ML algorithms allied to PCA were able to distinguish T. evansi infection successfully in the group comparisons and provide good classification accuracy of L. infantum infection when compared with standard methods (4, 9, 11). Additionally, methods based on these strategies could present advantages such as easy sample manipulation, low cost, and fast diagnosis. There is no need for sample preprocessing and any input, and the collection and analysis of the spectra are performed in a few minutes. For comparison, serological tests currently available for CVL diagnosis require prior processing of biological samples and inputs such as antibodies, enzymes, and buffers. ELISA or IFA tests take around 60 to 180 min to deliver the diagnosis.
The false-positive classification for non-infected versus L. infantum versus T. evansi infected samples (Fig. 4(a)) and non-infected versus L. infantum infected samples (Fig. 4(b)) is not a significant issue since the present proposal may be used as a trial test. Positive tested animals would be tested again by high accurate methods before the specialist takes any decision. On the other hand, the false-negative classification was kept constant for three or two group tests, requiring, for example, new methods of sample preparation or measurement to improve the overall accuracy.
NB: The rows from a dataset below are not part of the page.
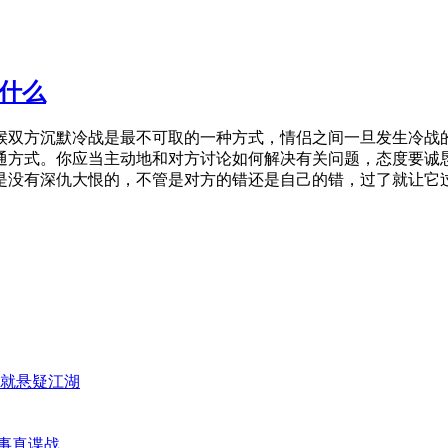
什么
候双方沉默冷战是最不可取的一种方式，情侣之间一旦发生冷战
方式。你应当主动地和对方讨论如何解决有关问题，态度要诚恳
是没有深仇大恨的，不管是对方的错还是自己的错，过了就让它
就悬疑江湖
真事真谍战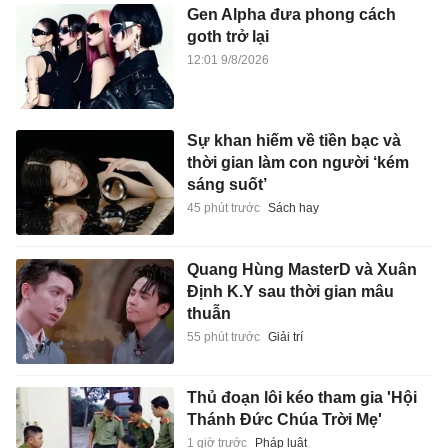
Gen Alpha đưa phong cách
goth trở lại
12:01 9/8/2026
Sự khan hiếm về tiền bạc và
thời gian làm con người ‘kém
sáng suốt’
45 phút trước
Sách hay
Quang Hùng MasterD và Xuân
Định K.Y sau thời gian mâu
thuẫn
55 phút trước
Giải trí
Thủ đoạn lôi kéo tham gia 'Hội
Thánh Đức Chúa Trời Mẹ'
1 giờ trước
Pháp luật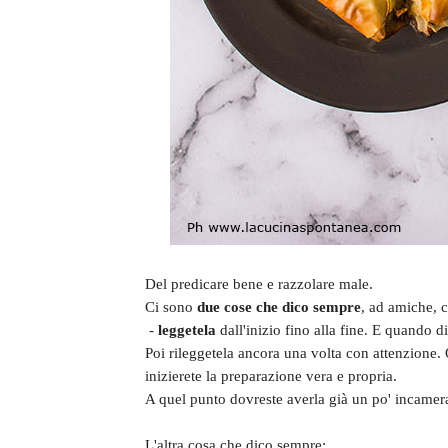
Del predicare bene e razzolare male.
Ci sono
due cose che dico sempre
, ad amiche, 
-
leggetela
dall'inizio fino alla fine. E quando di
Poi rileggetela ancora una volta con attenzione. 
inizierete la preparazione vera e propria.
A quel punto dovreste averla già un po' incamer
L'altra cosa che dico sempre: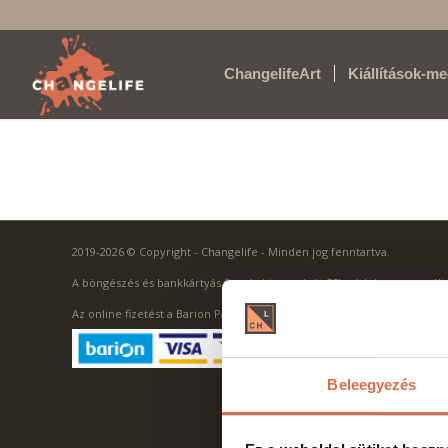
ChangelifeArt
Kiállítások-m
2019-2026 © Copyright - Changelife - Minden jog fenntartva.
A böngészés és bankkártyás fizetés biztonságát SSL védelem garantálja
Az online fizetést a Barion Payment Zrt. biztosítja, MNB engedély szá
Beleegyezés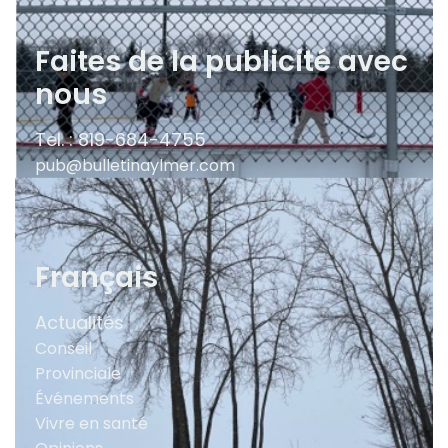
Faites de la publicité avec
nous
Tel. : 819-684-4755
pub@bulletinaylmer.com
Français
Actualités
Conseil
Provinciale
Événements
Vivre en santé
Additionally, plasma protein kinetics is used as a biomarker for diagnosis and clinical follow-up of many infectious diseases (47, 48). Acute-phase proteins (APPs) such as haptoglobin (Hp), serum amyloid A (SAA), and C-reactive protein (CRP) have been investigated in dogs infected by L. infantum (49). Compared with the increase in specific antibodies (IgG), plasma proteins may change earlier due to infections, thus favoring an earlier disease diagnosis (49). In the present study, of the 20 animals in the control group (not infected), 4 (in the LI x N x TE comparison) and 2 (LI x N) were classified as LI (infected by L. infantum), which could be possible cases of recent infection, with an increase in APPs, but with no detectable IgG production. Thus, the animals could be infected but without clinical symptoms and with negative results in the serological tests. It is important to highlight that the animals used in this study did not undergo any selection, providing samples with high heterogeneity from animals with different sexes, ages, stages of infection, nutritional condition, and so on. Thus, the approach reported in this work presents a remarkable ability to classify animals infected by either L. infantum or T. evansi, taking into account the high inhomogeneity of the data closely related to the clinical reality.